The only flashlight in my arsenal that does not get used a lot because it might get scratched up if I do is my CPF Orb.


----------



## Kiessling (Jun 29, 2005)

Thanx Jan /ubbthreads/images/graemlins/blush.gif
bernie


----------



## diggdug13 (Jul 1, 2005)

hmmm shelf queens..

My wife took my camera on vacation so I had to take these with my mobile phone. 

*I took my cpf orb #008 out for some sunlight.*





*My Superflashlight I proto #13*





*My TnC Lithium Lux-V #5/10*





they are just too pretty to use but I admire the heck outta them /ubbthreads/images/graemlins/blush.gif

Doug


----------



## Gander_Man (Jul 1, 2005)

Bernie,
No disrespect intended, just trying to save you from the inevitable frustration and shame *L*- 

There's no way anyone who buys as cool of lights as you do is going to last carrying any of those works of art everyday.

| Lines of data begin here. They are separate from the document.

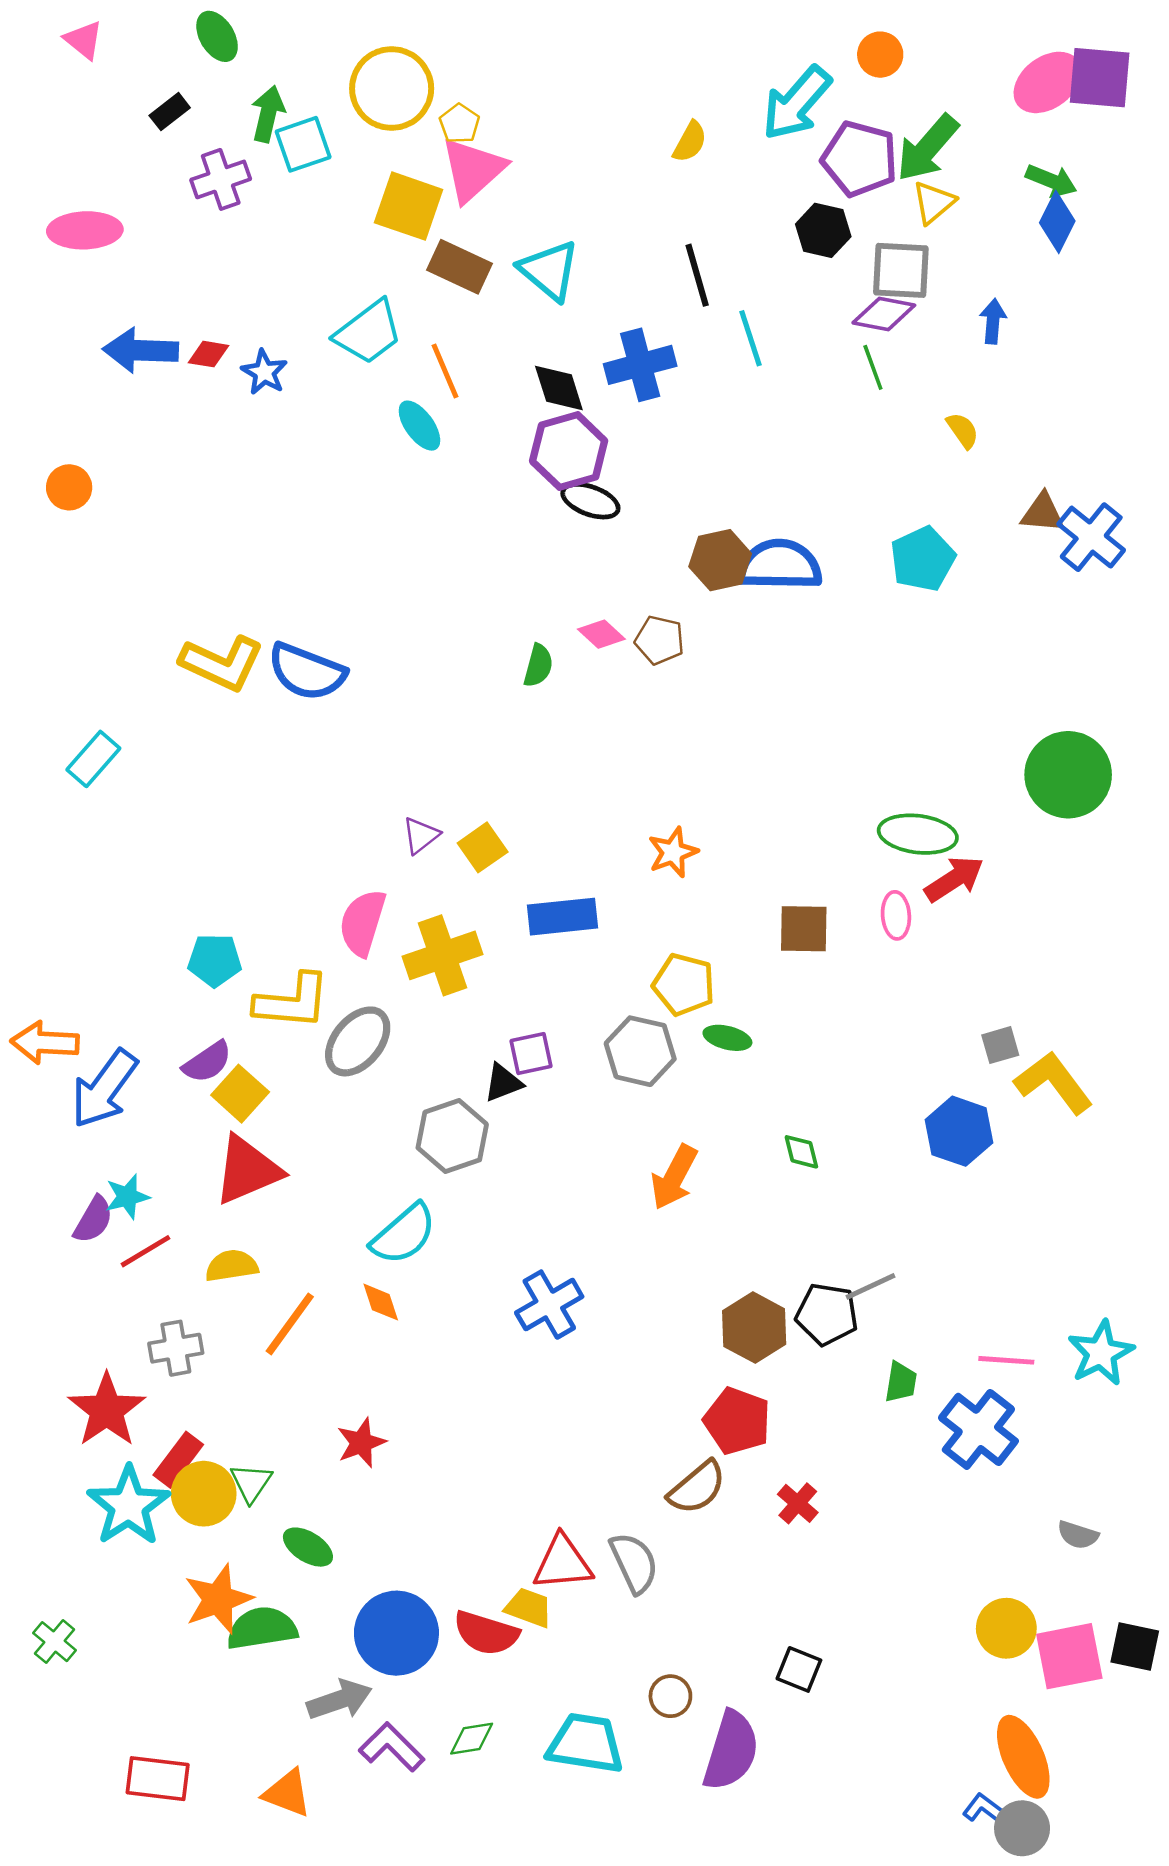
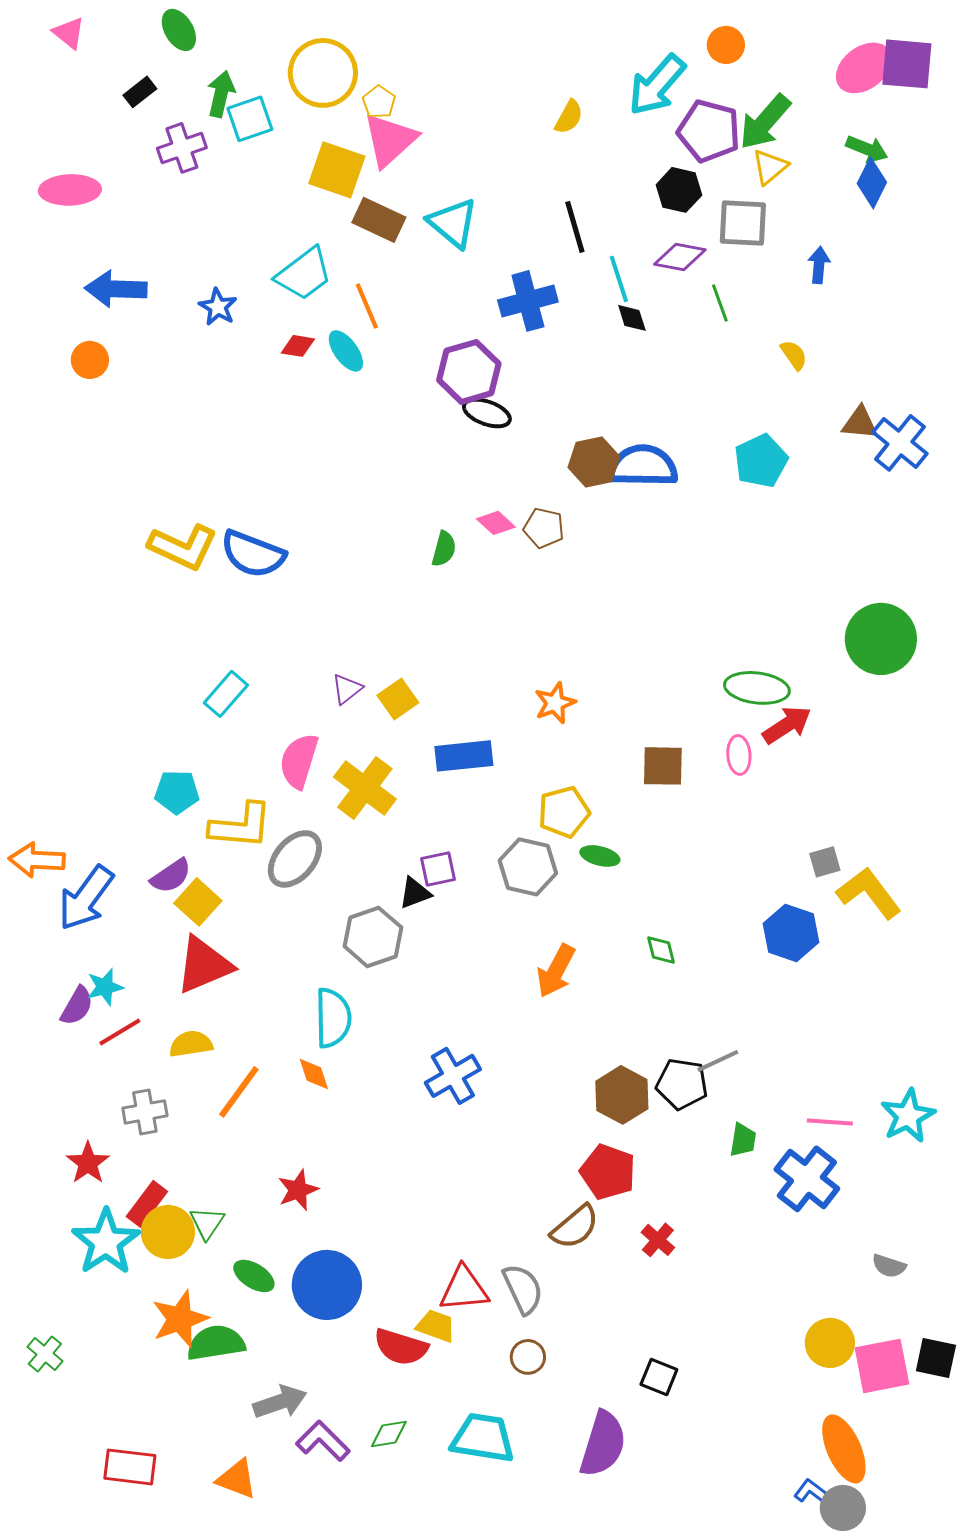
purple diamond: (884, 314) -> (680, 257), moved
red diamond: (209, 354) -> (298, 346), moved
black diamond: (559, 388) -> (632, 318), moved, size x0.7
orange circle: (69, 487) -> (90, 360), moved
cyan rectangle: (93, 759) -> (226, 694), moved
yellow cross: (443, 955) -> (365, 788), turned -34
yellow pentagon: (684, 984) -> (564, 812), turned -30
cyan semicircle: (404, 1234) -> (333, 1018), turned -50
red star: (107, 1410) -> (88, 1163), size x0.7
blue circle: (396, 1633) -> (327, 1285), moved
brown circle: (670, 1696) -> (528, 1357), moved

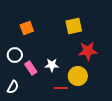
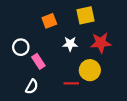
orange square: (27, 28) -> (49, 21), moved
white star: (52, 65) -> (70, 44), moved
white semicircle: (13, 87) -> (32, 87), moved

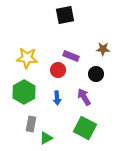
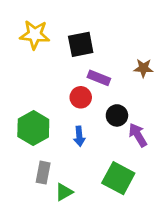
black square: (65, 15) -> (81, 44), moved
yellow star: (27, 58) -> (35, 35), moved
black circle: (96, 74) -> (117, 115), moved
purple arrow: (84, 97) -> (138, 135), moved

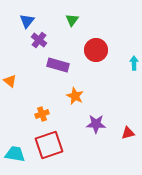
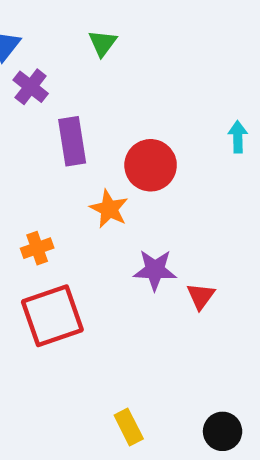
red circle: (96, 50) -> (151, 165), moved
purple rectangle: (58, 65) -> (72, 141), turned 65
red triangle: (128, 133) -> (201, 296), moved, turned -40

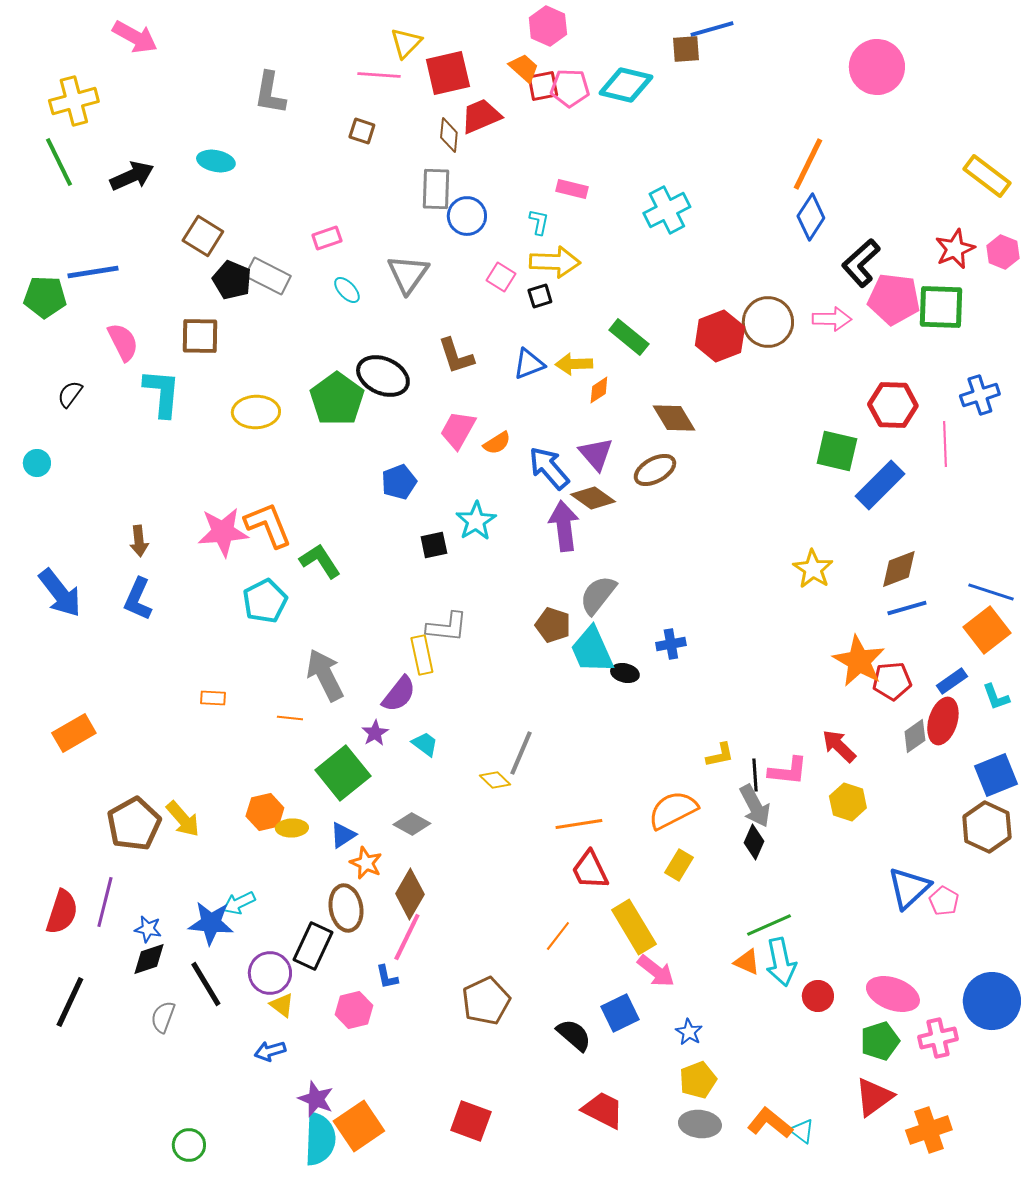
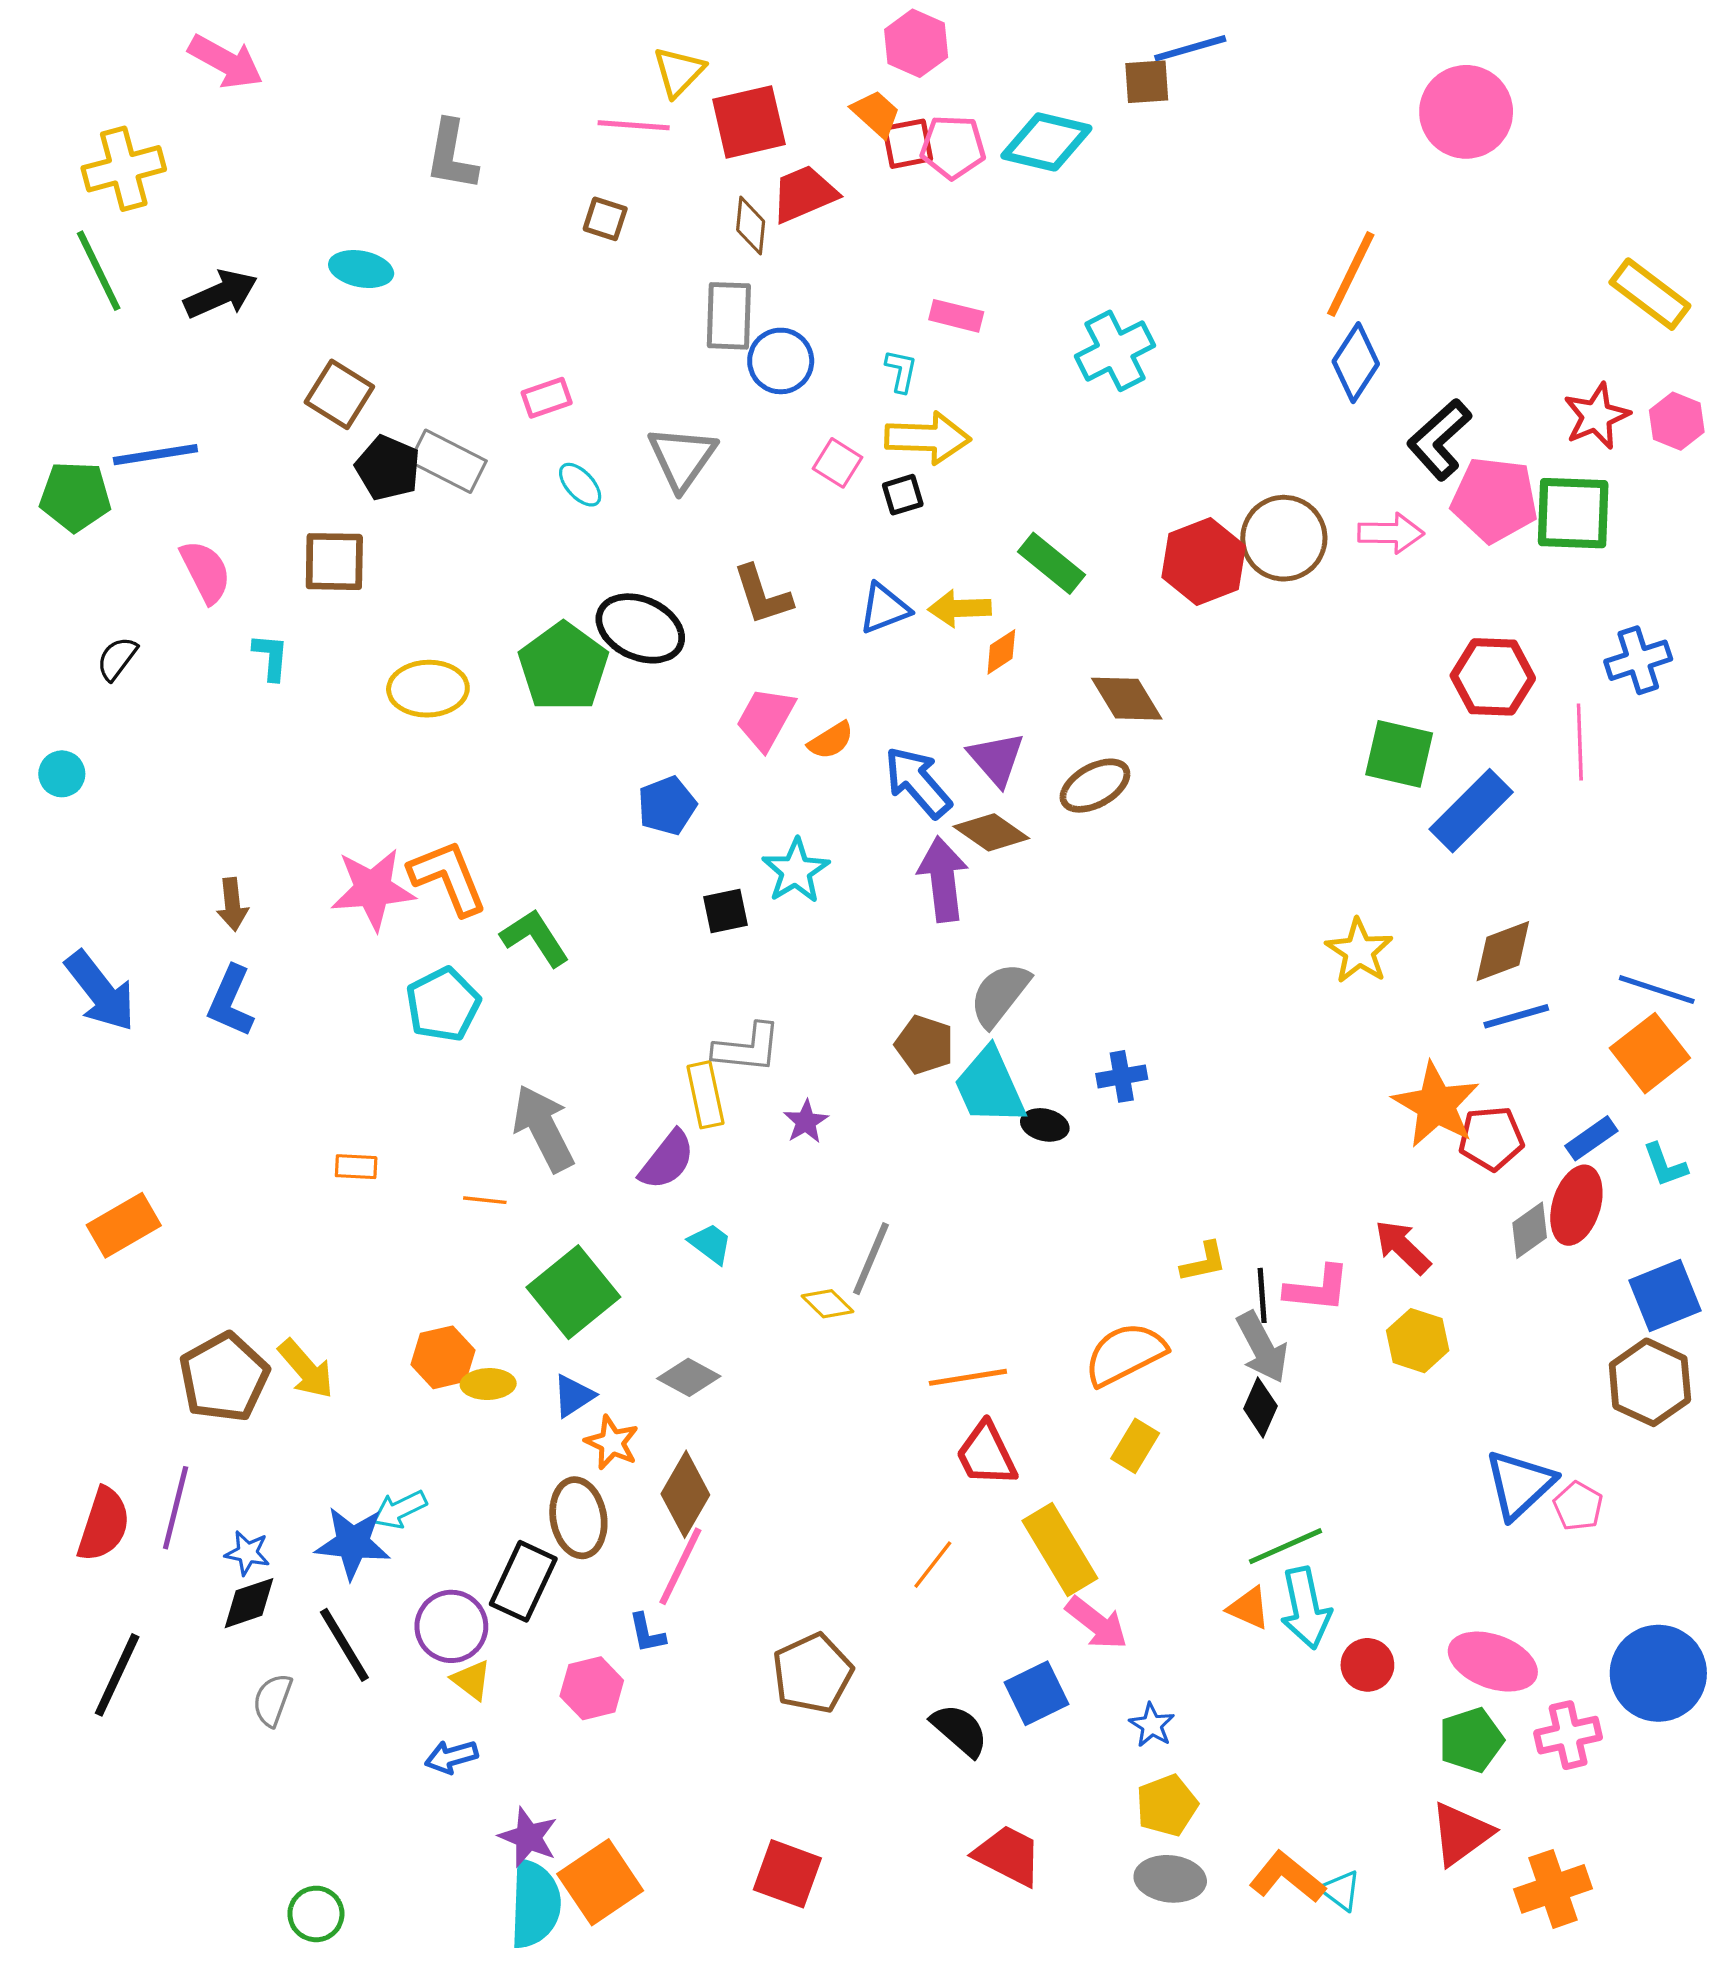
cyan L-shape: (162, 393) -> (271, 657), size x0.6
purple star: (375, 733) -> (806, 1122), moved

Within days they'll be back glistening on the shelf where they belong, and 10 years from now you'll be thankfull that you're that mentally ill *L*.

Admit it... the only reason you spent all that time and money going to school to become a Physician was so you wouls have enough money to be able to buy a few lights you don't mind EDC'ing so you can KEEP your best ones works of art.

Empathizing, *S*,
- Russ


----------



## Kiessling (Jul 2, 2005)

Hey Russ ... unfortunately a physician in Germany won't earn enough to do as you suggest, at least not nowadays. 
But you might be right ... and they will eventuyll end up as permanent Shelf Queens anyway.

BTW ... you should have some of those to show-off, too /ubbthreads/images/graemlins/grin.gif /ubbthreads/images/graemlins/grin.gif ... on with the pics! /ubbthreads/images/graemlins/smile.gif

bernie


----------



## arewethereyetdad (Jul 2, 2005)

[ QUOTE ]
*diggdug13 said:*
hmmm shelf queens..

My wife took my camera on vacation so I had to take these with my mobile phone. 

[/ QUOTE ]

Damn, Doug, those are some unbelievable pictures with a *mobile phone!* What, are they putting Nikons inside phones nowadays? /ubbthreads/images/graemlins/wink.gif


----------



## diggdug13 (Jul 2, 2005)

it's a Sony S700i with a 1.3 meg camera. /ubbthreads/images/graemlins/wink.gif

sometimes its nice to have a camera with a phone attached..

doug


----------



## paulr (Jul 2, 2005)

I don't carry my McLux TK in terms of EDC or anything like that, but I do use it around the house all the time. My USL when it arrives will probably be a shelf queen.


----------